Increased galectin-1 expression in muscle of Astragalus polysaccharide-treated Type 1 diabetic mice.

In order to investigate the immunopharmacological function of Astragalus polysaccharide (APS) in Type 1 diabetes mellitus (T1DM), multiple low-dose streptozotocin-induced diabetic mice and normal mice were administered either APS or saline intraperitoneally once daily. The changes in galectin-1 expression in different organs of the mice were detected by ELISA, Real-time fluorescence quantitative RT-PCR and Western blot. The percentages of apoptotic CD8(+) T cells from spleens of APS-treated diabetic mice were measured by flow cytometry.

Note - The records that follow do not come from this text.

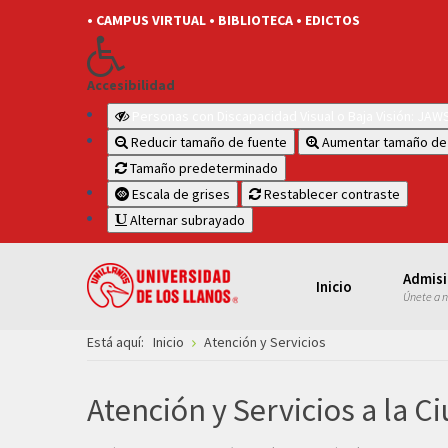
• CAMPUS VIRTUAL
• BIBLIOTECA
• EDICTOS
Accesibilidad
Personas con Discapacidad Visual o Baja Visión: JA
Reducir tamaño de fuente
Aumentar tamaño de
Tamaño predeterminado
Escala de grises
Restablecer contraste
Alternar subrayado
Admis
Inicio
Únete a 
Está aquí:
Inicio
Atención y Servicios
Atención y Servicios a la C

We found that the expression of galectin-1 was increased in serum of APS-treated diabetic mice compared to the non-treated diabetic mice (*p < 0.05). Increased galectin-1 was mainly expressed in the muscle of APS-treated mice. In vitro, APS up-regulated the expression of galectin-1 in muscle cells in a dose-dependent manner. The percentage of apoptotic CD8(+) T cells in spleens of APS-treated mice was positively correlated with the concentration of APS treatment, and the blocking of galectin-1 in vivo by specific antibody reduced the percentage of apoptotic CD8(+) T cells in APS-treated mice. Our findings indicated that APS could up-regulate the expression of galectin-1 in muscle of T1DM mice, resulting in the apoptosis of CD8(+) T cells. This may be an important mechanism by which APS protects β cells of the pancreatic islets from apoptosis induced by CD8(+) T cells in T1DM in vivo.